Victoria Abril : « Je suis la Isabelle Huppert espagnole »

Anaïs Delatour

Révélée en France par la troupe du Splendid qui lui offre ses premiers rôles, Victoria Abril s’impose progressivement comme une valeur comique sûre. En Espagne, on la retrouve davantage dans un registre dramatique. C’est à l’occasion de l’Étrange Festival, qui lui dédie cette année une carte blanche, que nous l’avons rencontrée. L’occasion de faire une rétrospective de sa carrière, autour de quatre films phares. Interview d’une actrice au caractère affirmé.

Victoria Abril a décidément plus d’une corde à son arc. Jeune fille, elle se passionne pour la danse classique, qu’elle pratique assidûment jusqu’à l’adolescence. Une fois diplômée de l’École nationale de danse de Madrid, en 1974, c’est son professeur de danse lui-même qui la dirige vers le cinéma. Elle fait ses débuts un an plus tard dans le film Obsession de Francisco Lara Polop. Elle ne s’arrêtera plus jamais.

C’est toutefois son rôle dans Cambio de Sexo en 1977 et sa rencontre avec Vicente Aranda, le réalisateur et scénariste du film, qui la convainc définitivement de poursuivre son métier d’actrice. Elle s’épanouit alors dans un registre dramatique. Elle est consacrée en 1996 lorsqu’elle reçoit le Prix Goya de la meilleure actrice pour son rôle dans le thriller espagnol Personne ne parlera de nous quand nous serons mortes.

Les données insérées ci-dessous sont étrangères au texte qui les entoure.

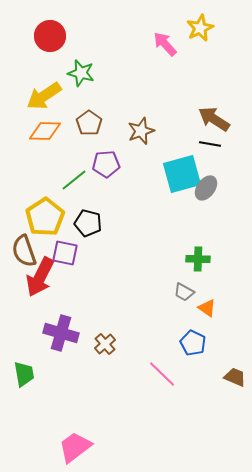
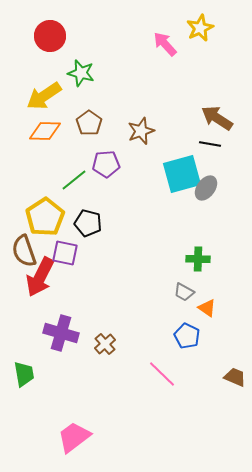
brown arrow: moved 3 px right, 1 px up
blue pentagon: moved 6 px left, 7 px up
pink trapezoid: moved 1 px left, 10 px up
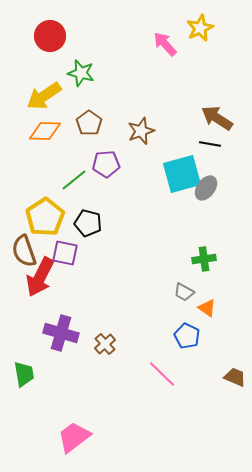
green cross: moved 6 px right; rotated 10 degrees counterclockwise
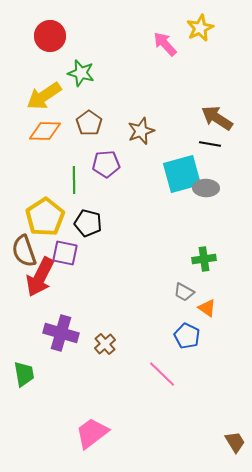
green line: rotated 52 degrees counterclockwise
gray ellipse: rotated 55 degrees clockwise
brown trapezoid: moved 65 px down; rotated 35 degrees clockwise
pink trapezoid: moved 18 px right, 4 px up
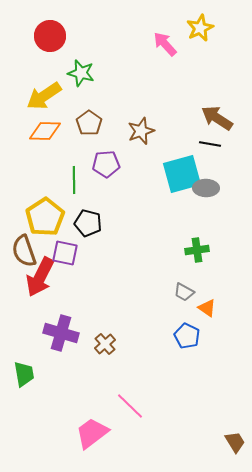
green cross: moved 7 px left, 9 px up
pink line: moved 32 px left, 32 px down
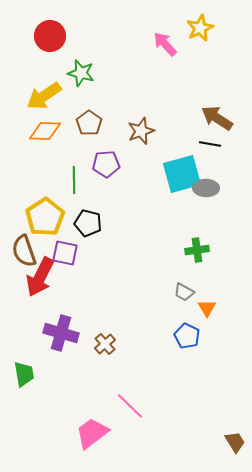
orange triangle: rotated 24 degrees clockwise
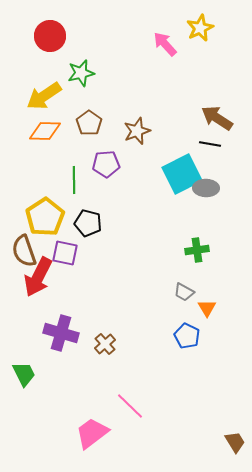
green star: rotated 28 degrees counterclockwise
brown star: moved 4 px left
cyan square: rotated 12 degrees counterclockwise
red arrow: moved 2 px left
green trapezoid: rotated 16 degrees counterclockwise
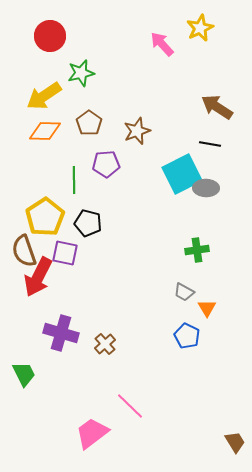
pink arrow: moved 3 px left
brown arrow: moved 11 px up
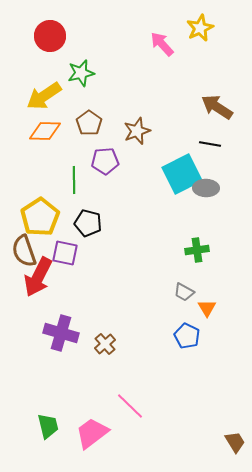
purple pentagon: moved 1 px left, 3 px up
yellow pentagon: moved 5 px left
green trapezoid: moved 24 px right, 52 px down; rotated 12 degrees clockwise
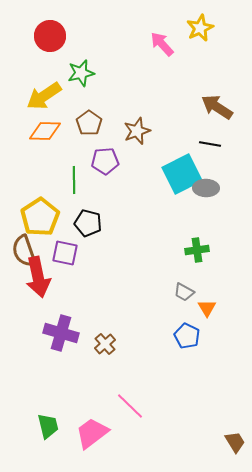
red arrow: rotated 39 degrees counterclockwise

Dans les années 90, elle se fait une place en France avec des rôles dans des comédies à succès comme Nuit d’ivresse et Gazon maudit. Victoria Abril s’épanouit aussi au théâtre, à la télévision et en chansons. D’ailleurs, dans ses films, ses différentes passions ne sont parfois jamais loin, à l’instar de Sans Nouvelles de Dieu, où elle interprète deux chansons, chorégraphie comprise, en plus d’y tenir le rôle de Lola Nevado, aux côtés de Penélope Cruz. Preuve d’une actrice qui explore tous les arts et tous les genres qu’il est grand temps de (re)découvrir.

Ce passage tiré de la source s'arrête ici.